(Beginning of RECORDS SUPPLIED)

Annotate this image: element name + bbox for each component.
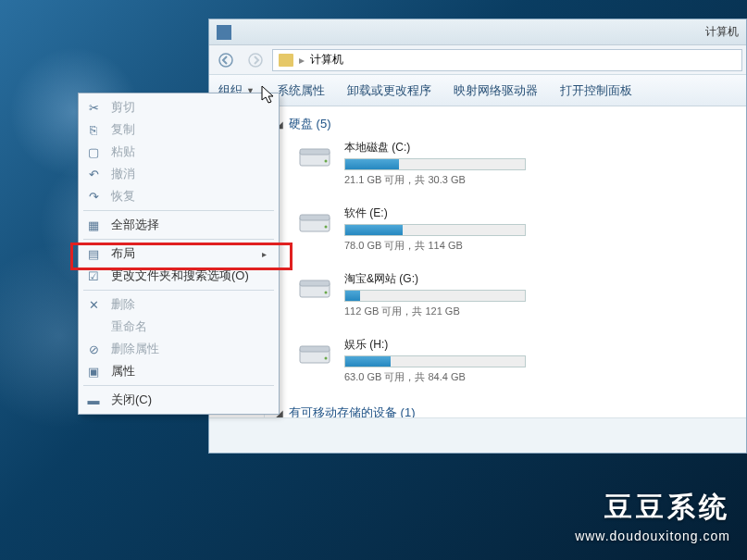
hard-drives-section-header[interactable]: ◢ 硬盘 (5) (276, 112, 735, 140)
window-title: 计算机 (705, 24, 739, 40)
menu-select-all[interactable]: ▦全部选择 (81, 214, 276, 236)
menu-redo[interactable]: ↷恢复 (81, 185, 276, 207)
menu-rename[interactable]: 重命名 (81, 316, 276, 338)
computer-icon (217, 25, 231, 40)
map-network-drive-button[interactable]: 映射网络驱动器 (454, 82, 538, 99)
nav-forward-button[interactable] (243, 49, 268, 71)
menu-separator (83, 239, 274, 240)
svg-rect-9 (300, 280, 330, 286)
computer-icon (279, 54, 293, 67)
drive-item[interactable]: 娱乐 (H:) 63.0 GB 可用，共 84.4 GB (294, 337, 526, 384)
drive-stats: 112 GB 可用，共 121 GB (344, 305, 526, 318)
close-icon: ▬ (85, 392, 102, 408)
content-area: 访问的位置 V视频 十算机 ◢ 硬盘 (5) 本地磁盘 (C:) 21.1 GB… (209, 106, 746, 417)
svg-point-1 (249, 54, 262, 67)
properties-icon: ▣ (85, 363, 102, 380)
menu-separator (83, 385, 274, 386)
watermark-url: www.doudouxitong.com (575, 529, 730, 543)
drive-name: 本地磁盘 (C:) (344, 140, 526, 156)
menu-cut[interactable]: ✂剪切 (81, 96, 276, 118)
drive-name: 淘宝&网站 (G:) (344, 271, 526, 287)
breadcrumb-label[interactable]: 计算机 (310, 52, 343, 68)
svg-point-0 (219, 54, 232, 67)
uninstall-programs-button[interactable]: 卸载或更改程序 (347, 82, 431, 99)
watermark: 豆豆系统 www.doudouxitong.com (575, 489, 730, 543)
menu-properties[interactable]: ▣属性 (81, 360, 276, 382)
menu-paste[interactable]: ▢粘贴 (81, 141, 276, 163)
menu-delete[interactable]: ✕删除 (81, 293, 276, 316)
drive-usage-bar (344, 355, 526, 367)
hard-drive-icon (294, 337, 335, 370)
select-all-icon: ▦ (85, 217, 102, 233)
menu-undo[interactable]: ↶撤消 (81, 163, 276, 185)
menu-separator (83, 210, 274, 211)
open-control-panel-button[interactable]: 打开控制面板 (560, 82, 632, 99)
hard-drive-icon (294, 140, 335, 173)
delete-icon: ✕ (85, 296, 102, 313)
redo-icon: ↷ (85, 188, 102, 205)
paste-icon: ▢ (85, 143, 102, 160)
breadcrumb-separator: ▸ (299, 54, 305, 67)
menu-remove-props[interactable]: ⊘删除属性 (81, 338, 276, 360)
system-properties-button[interactable]: 系统属性 (277, 82, 325, 99)
undo-icon: ↶ (85, 166, 102, 182)
window-titlebar[interactable]: 计算机 (209, 19, 746, 45)
svg-rect-6 (300, 215, 330, 220)
navigation-bar: ▸ 计算机 (209, 45, 746, 75)
menu-separator (83, 290, 274, 291)
cut-icon: ✂ (85, 99, 102, 116)
drive-stats: 63.0 GB 可用，共 84.4 GB (344, 370, 526, 384)
svg-point-7 (325, 226, 328, 229)
hard-drive-icon (294, 271, 335, 305)
drives-grid: 本地磁盘 (C:) 21.1 GB 可用，共 30.3 GB 软件 (E:) 7… (294, 140, 735, 384)
svg-point-13 (325, 357, 328, 360)
drive-stats: 21.1 GB 可用，共 30.3 GB (344, 173, 526, 187)
menu-folder-options[interactable]: ☑更改文件夹和搜索选项(O) (81, 265, 276, 287)
svg-rect-12 (300, 346, 330, 352)
main-panel: ◢ 硬盘 (5) 本地磁盘 (C:) 21.1 GB 可用，共 30.3 GB … (265, 106, 746, 417)
rename-icon (85, 318, 102, 335)
drive-usage-bar (344, 290, 526, 302)
svg-point-10 (325, 292, 328, 294)
removable-section-header[interactable]: ◢ 有可移动存储的设备 (1) (276, 401, 735, 417)
drive-name: 娱乐 (H:) (344, 337, 526, 353)
address-bar[interactable]: ▸ 计算机 (272, 49, 742, 71)
drive-item[interactable]: 软件 (E:) 78.0 GB 可用，共 114 GB (294, 205, 526, 253)
svg-point-4 (325, 160, 328, 163)
menu-close[interactable]: ▬关闭(C) (81, 389, 276, 411)
details-pane (209, 417, 746, 453)
svg-rect-3 (300, 149, 330, 155)
drive-name: 软件 (E:) (344, 205, 526, 221)
menu-layout[interactable]: ▤布局▸ (81, 243, 276, 265)
watermark-title: 豆豆系统 (575, 489, 730, 527)
copy-icon: ⎘ (85, 121, 102, 138)
command-toolbar: 组织 ▼ 系统属性 卸载或更改程序 映射网络驱动器 打开控制面板 (209, 75, 746, 106)
submenu-arrow-icon: ▸ (262, 249, 267, 259)
options-icon: ☑ (85, 268, 102, 284)
file-explorer-window: 计算机 ▸ 计算机 组织 ▼ 系统属性 卸载或更改程序 映射网络驱动器 打开控制… (208, 19, 747, 454)
drive-usage-bar (344, 158, 526, 170)
layout-icon: ▤ (85, 245, 102, 262)
organize-context-menu: ✂剪切 ⎘复制 ▢粘贴 ↶撤消 ↷恢复 ▦全部选择 ▤布局▸ ☑更改文件夹和搜索… (78, 93, 280, 415)
nav-back-button[interactable] (213, 49, 239, 71)
remove-props-icon: ⊘ (85, 341, 102, 357)
drive-item[interactable]: 本地磁盘 (C:) 21.1 GB 可用，共 30.3 GB (294, 140, 526, 187)
drive-usage-bar (344, 224, 526, 236)
drive-item[interactable]: 淘宝&网站 (G:) 112 GB 可用，共 121 GB (294, 271, 526, 318)
hard-drive-icon (294, 205, 335, 239)
drive-stats: 78.0 GB 可用，共 114 GB (344, 239, 526, 253)
menu-copy[interactable]: ⎘复制 (81, 118, 276, 141)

(End of RECORDS SUPPLIED)

Go through the lines above and write each one out verbatim, skipping the pictures.

• PROBLEM SOLUTION
Annotate this image: element name + bbox for each component.
hard-drives-section-header[interactable]: ◢ 硬盘 (5) (276, 112, 735, 140)
window-title: 计算机 (705, 24, 739, 40)
menu-select-all[interactable]: ▦全部选择 (81, 214, 276, 236)
menu-redo[interactable]: ↷恢复 (81, 185, 276, 207)
menu-rename[interactable]: 重命名 (81, 316, 276, 338)
computer-icon (217, 25, 231, 40)
map-network-drive-button[interactable]: 映射网络驱动器 (454, 82, 538, 99)
nav-forward-button[interactable] (243, 49, 268, 71)
menu-separator (83, 239, 274, 240)
svg-rect-9 (300, 280, 330, 286)
computer-icon (279, 54, 293, 67)
drive-item[interactable]: 娱乐 (H:) 63.0 GB 可用，共 84.4 GB (294, 337, 526, 384)
drive-stats: 112 GB 可用，共 121 GB (344, 305, 526, 318)
close-icon: ▬ (85, 392, 102, 408)
content-area: 访问的位置 V视频 十算机 ◢ 硬盘 (5) 本地磁盘 (C:) 21.1 GB… (209, 106, 746, 417)
svg-point-1 (249, 54, 262, 67)
properties-icon: ▣ (85, 363, 102, 380)
menu-separator (83, 385, 274, 386)
watermark-url: www.doudouxitong.com (575, 529, 730, 543)
drive-name: 本地磁盘 (C:) (344, 140, 526, 156)
menu-cut[interactable]: ✂剪切 (81, 96, 276, 118)
drive-name: 淘宝&网站 (G:) (344, 271, 526, 287)
breadcrumb-label[interactable]: 计算机 (310, 52, 343, 68)
svg-point-0 (219, 54, 232, 67)
uninstall-programs-button[interactable]: 卸载或更改程序 (347, 82, 431, 99)
watermark: 豆豆系统 www.doudouxitong.com (575, 489, 730, 543)
menu-properties[interactable]: ▣属性 (81, 360, 276, 382)
menu-paste[interactable]: ▢粘贴 (81, 141, 276, 163)
menu-delete[interactable]: ✕删除 (81, 293, 276, 316)
drive-usage-bar (344, 355, 526, 367)
hard-drive-icon (294, 337, 335, 370)
select-all-icon: ▦ (85, 217, 102, 233)
menu-undo[interactable]: ↶撤消 (81, 163, 276, 185)
menu-separator (83, 210, 274, 211)
open-control-panel-button[interactable]: 打开控制面板 (560, 82, 632, 99)
hard-drive-icon (294, 140, 335, 173)
delete-icon: ✕ (85, 296, 102, 313)
redo-icon: ↷ (85, 188, 102, 205)
paste-icon: ▢ (85, 143, 102, 160)
breadcrumb-separator: ▸ (299, 54, 305, 67)
menu-remove-props[interactable]: ⊘删除属性 (81, 338, 276, 360)
system-properties-button[interactable]: 系统属性 (277, 82, 325, 99)
undo-icon: ↶ (85, 166, 102, 182)
window-titlebar[interactable]: 计算机 (209, 19, 746, 45)
svg-rect-6 (300, 215, 330, 220)
navigation-bar: ▸ 计算机 (209, 45, 746, 75)
menu-separator (83, 290, 274, 291)
cut-icon: ✂ (85, 99, 102, 116)
drive-stats: 63.0 GB 可用，共 84.4 GB (344, 370, 526, 384)
svg-point-7 (325, 226, 328, 229)
hard-drive-icon (294, 271, 335, 305)
drives-grid: 本地磁盘 (C:) 21.1 GB 可用，共 30.3 GB 软件 (E:) 7… (294, 140, 735, 384)
svg-point-13 (325, 357, 328, 360)
drive-stats: 21.1 GB 可用，共 30.3 GB (344, 173, 526, 187)
menu-folder-options[interactable]: ☑更改文件夹和搜索选项(O) (81, 265, 276, 287)
svg-rect-12 (300, 346, 330, 352)
main-panel: ◢ 硬盘 (5) 本地磁盘 (C:) 21.1 GB 可用，共 30.3 GB … (265, 106, 746, 417)
rename-icon (85, 318, 102, 335)
drive-usage-bar (344, 290, 526, 302)
svg-point-10 (325, 292, 328, 294)
removable-section-header[interactable]: ◢ 有可移动存储的设备 (1) (276, 401, 735, 417)
drive-name: 娱乐 (H:) (344, 337, 526, 353)
address-bar[interactable]: ▸ 计算机 (272, 49, 742, 71)
drive-item[interactable]: 软件 (E:) 78.0 GB 可用，共 114 GB (294, 205, 526, 253)
svg-point-4 (325, 160, 328, 163)
menu-close[interactable]: ▬关闭(C) (81, 389, 276, 411)
details-pane (209, 417, 746, 453)
svg-rect-3 (300, 149, 330, 155)
drive-name: 软件 (E:) (344, 205, 526, 221)
menu-layout[interactable]: ▤布局▸ (81, 243, 276, 265)
watermark-title: 豆豆系统 (575, 489, 730, 527)
copy-icon: ⎘ (85, 121, 102, 138)
command-toolbar: 组织 ▼ 系统属性 卸载或更改程序 映射网络驱动器 打开控制面板 (209, 75, 746, 106)
submenu-arrow-icon: ▸ (262, 249, 267, 259)
options-icon: ☑ (85, 268, 102, 284)
file-explorer-window: 计算机 ▸ 计算机 组织 ▼ 系统属性 卸载或更改程序 映射网络驱动器 打开控制… (208, 19, 747, 454)
drive-usage-bar (344, 158, 526, 170)
layout-icon: ▤ (85, 245, 102, 262)
organize-context-menu: ✂剪切 ⎘复制 ▢粘贴 ↶撤消 ↷恢复 ▦全部选择 ▤布局▸ ☑更改文件夹和搜索… (78, 93, 280, 415)
nav-back-button[interactable] (213, 49, 239, 71)
remove-props-icon: ⊘ (85, 341, 102, 357)
drive-item[interactable]: 本地磁盘 (C:) 21.1 GB 可用，共 30.3 GB (294, 140, 526, 187)
drive-usage-bar (344, 224, 526, 236)
drive-item[interactable]: 淘宝&网站 (G:) 112 GB 可用，共 121 GB (294, 271, 526, 318)
hard-drive-icon (294, 205, 335, 239)
drive-stats: 78.0 GB 可用，共 114 GB (344, 239, 526, 253)
menu-copy[interactable]: ⎘复制 (81, 118, 276, 141)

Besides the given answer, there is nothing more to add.